Going line by line through the data below, how many lines contain the word "Passwort"? Give only the number.

→ **Data for processing**
= = = = =
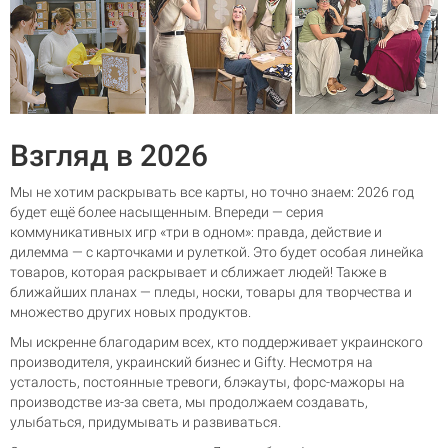
Взгляд в 2026
Мы не хотим раскрывать все карты, но точно знаем: 2026 год
будет ещё более насыщенным. Впереди — серия
коммуникативных игр «три в одном»: правда, действие и
дилемма — с карточками и рулеткой. Это будет особая линейка
товаров, которая раскрывает и сближает людей! Также в
ближайших планах — пледы, носки, товары для творчества и
множество других новых продуктов.
Мы искренне благодарим всех, кто поддерживает украинского
производителя, украинский бизнес и Gifty. Несмотря на
усталость, постоянные тревоги, блэкауты, форс-мажоры на
производстве из-за света, мы продолжаем создавать,
улыбаться, придумывать и развиваться.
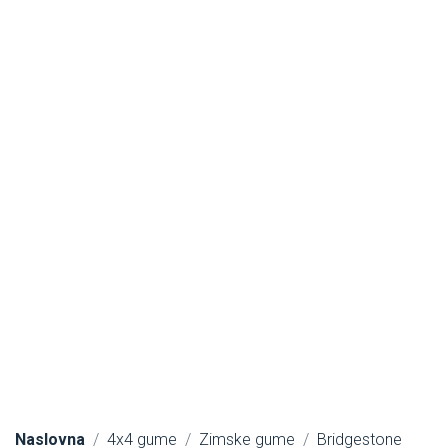
Naslovna
4x4 gume
Zimske gume
Bridgestone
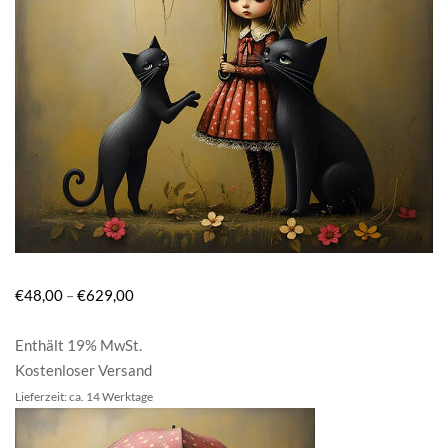
€
48,00
–
€
629,00
Enthält 19% MwSt.
Kostenloser Versand
Lieferzeit: ca. 14 Werktage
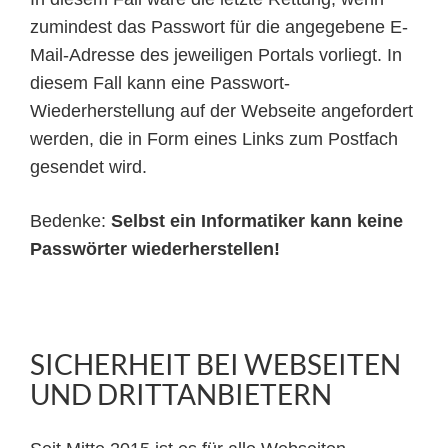
zumindest das Passwort für die angegebene E-
Mail-Adresse des jeweiligen Portals vorliegt. In
diesem Fall kann eine Passwort-
Wiederherstellung auf der Webseite angefordert
werden, die in Form eines Links zum Postfach
gesendet wird.
Bedenke:
Selbst ein Informatiker kann keine
Passwörter wiederherstellen!
SICHERHEIT BEI WEBSEITEN
UND DRITTANBIETERN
= = = = =
→ **Answer to this problem**
2